Return Youtube Dislike does what it says on the tin.
Annotations Restored which is very nice when watching older videos (still don't know why youtube completely axed them instead of just not letting people add them to newer videos)
Youtube Ends At is a useful extension for knowing at what time you should stop procrastinating.
I quite dislike the YouTube "experience" on Desktop. So I prefer to use RSS to consume the content. My RSS reader of choice is Newsboat
YouTube channels are put in a category of their own and I can open them directly in mpv (with SponsorBlock) ;)
Same goes for searching. I've written a bash script to simply interface with YouTube API directly from the terminal.
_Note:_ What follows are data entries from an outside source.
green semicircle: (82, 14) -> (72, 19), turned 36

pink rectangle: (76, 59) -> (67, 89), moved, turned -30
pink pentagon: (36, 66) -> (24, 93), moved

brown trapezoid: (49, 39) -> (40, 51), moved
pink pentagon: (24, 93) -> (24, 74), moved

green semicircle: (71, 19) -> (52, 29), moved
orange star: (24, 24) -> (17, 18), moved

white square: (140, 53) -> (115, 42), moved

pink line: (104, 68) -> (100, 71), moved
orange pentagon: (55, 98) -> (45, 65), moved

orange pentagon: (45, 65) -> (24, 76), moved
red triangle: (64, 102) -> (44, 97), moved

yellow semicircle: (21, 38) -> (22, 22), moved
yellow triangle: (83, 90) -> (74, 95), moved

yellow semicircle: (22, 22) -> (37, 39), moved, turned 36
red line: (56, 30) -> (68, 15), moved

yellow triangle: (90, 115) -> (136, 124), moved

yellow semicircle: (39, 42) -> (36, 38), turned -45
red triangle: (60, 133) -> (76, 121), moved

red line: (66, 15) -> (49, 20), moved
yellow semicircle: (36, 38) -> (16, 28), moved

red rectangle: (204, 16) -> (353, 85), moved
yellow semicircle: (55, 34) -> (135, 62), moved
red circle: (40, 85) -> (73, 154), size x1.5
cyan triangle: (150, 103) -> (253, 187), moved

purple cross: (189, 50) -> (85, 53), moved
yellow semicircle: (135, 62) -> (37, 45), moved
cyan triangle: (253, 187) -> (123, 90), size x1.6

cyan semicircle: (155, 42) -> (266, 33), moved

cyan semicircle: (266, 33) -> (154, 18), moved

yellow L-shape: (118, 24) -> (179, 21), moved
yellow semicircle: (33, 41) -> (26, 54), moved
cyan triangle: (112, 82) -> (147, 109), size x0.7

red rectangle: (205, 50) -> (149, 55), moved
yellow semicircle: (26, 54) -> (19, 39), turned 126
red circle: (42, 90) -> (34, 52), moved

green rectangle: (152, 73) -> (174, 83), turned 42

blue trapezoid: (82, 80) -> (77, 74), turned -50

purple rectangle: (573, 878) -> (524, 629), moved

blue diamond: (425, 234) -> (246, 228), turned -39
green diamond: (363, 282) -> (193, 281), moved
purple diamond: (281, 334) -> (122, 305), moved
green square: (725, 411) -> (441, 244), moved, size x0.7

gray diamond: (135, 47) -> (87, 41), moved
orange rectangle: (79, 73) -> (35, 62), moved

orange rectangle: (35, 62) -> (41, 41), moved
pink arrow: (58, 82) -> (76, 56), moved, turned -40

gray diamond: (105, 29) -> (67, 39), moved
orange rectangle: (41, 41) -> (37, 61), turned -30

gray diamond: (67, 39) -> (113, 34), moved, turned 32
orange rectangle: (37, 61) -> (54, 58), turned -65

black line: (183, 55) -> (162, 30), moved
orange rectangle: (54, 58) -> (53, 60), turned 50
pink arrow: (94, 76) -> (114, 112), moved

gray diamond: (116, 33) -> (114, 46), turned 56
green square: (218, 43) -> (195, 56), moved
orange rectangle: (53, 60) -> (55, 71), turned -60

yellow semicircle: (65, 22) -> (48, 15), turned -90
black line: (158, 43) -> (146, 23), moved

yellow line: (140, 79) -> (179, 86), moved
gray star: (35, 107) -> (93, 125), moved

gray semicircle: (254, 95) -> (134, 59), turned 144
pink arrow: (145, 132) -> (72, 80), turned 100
I like Newpipe for Android.
The following is from their website.
"NewPipe has been created with the purpose of getting the original YouTube experience on your smartphone without annoying ads and questionable permissions."
Newpipe
Edit: I just reread the original post and realized that this was for improving YouTube on desktop. 🙄
My goal was to make YouTube not as big of a time waster for myself, so I removed a lot of cruft like any kind of suggestions, auto play or even the home page.
I use a custom Ublock Origin filter to remove shorts entirely from my subscription feed. The UI change partially broke this, in that, there are blank spaces now where shorts videos used to be, whereas with the old UI the filter cleanly removed shorts entirely as if they never existed. Maybe there will be filter updates to fix this in the future. I hate Youtube shorts and refuse to even see that they exist on my feed. It's all filler/clutter and I find 99% of shorts to be a waste of my time.
I also have a custom uBlock Origin filter to remove the entire Youtube comments section. (I use ShutUp for this on other sites, but it's too easy to turn back on for YT and I prefer the extra hurdle)
I also use Enhancer for Youtube.
Regarding shorts: if you use a scripting addon like Greasemonkey or Tampermonkey, you can use this script. It not only hides shorts but also rearranges the other elements to fill the now-empty space, so there aren't any blanks or too-short grid rows.
Thanks! I just might do that instead of screwing with ublock filters
Sorry for bumping this, but I did find really nice ublock origin filters that block all shorts from subscription feeds, reclaims the space they took up visually, AND also a way to change how many videos appear per row (giving credit to this reddit post even though I'm trying to avoid reddit now...)
This is great because the new UI broke this for me and finding this fixed it.
ublock origin - obviously.
Earlier, I used greasemonkey on firefox to write my custom user scripts, then started using tampermonkey when I switched to chrome. Then ditched it as I learned to write extensions myself in JS which are more powerful than user scripts. Presently, I use two of these to customize the looks on reddit and ycombinator (highlight new comments, etc.). Plus another one I'm writing to create a simple new tab instead of Chrome's which is irritating.
Return Youtube Dislikes: Chrome / Firefox
It's gonna be hard to go without them in the near future, but I've been a big fan of replacing Youtube comments with Reddit comments:
Chrome: Karamel: View Reddit comments on YouTube™
Firefox: Voat - Reddit Comments on YouTube & Web Pages
I just pay for Youtube Premium and am happy enough with that.
Can we get a SpongeBob extension that talks to me when I click around and blocks ads for me? Is that too much to ask for?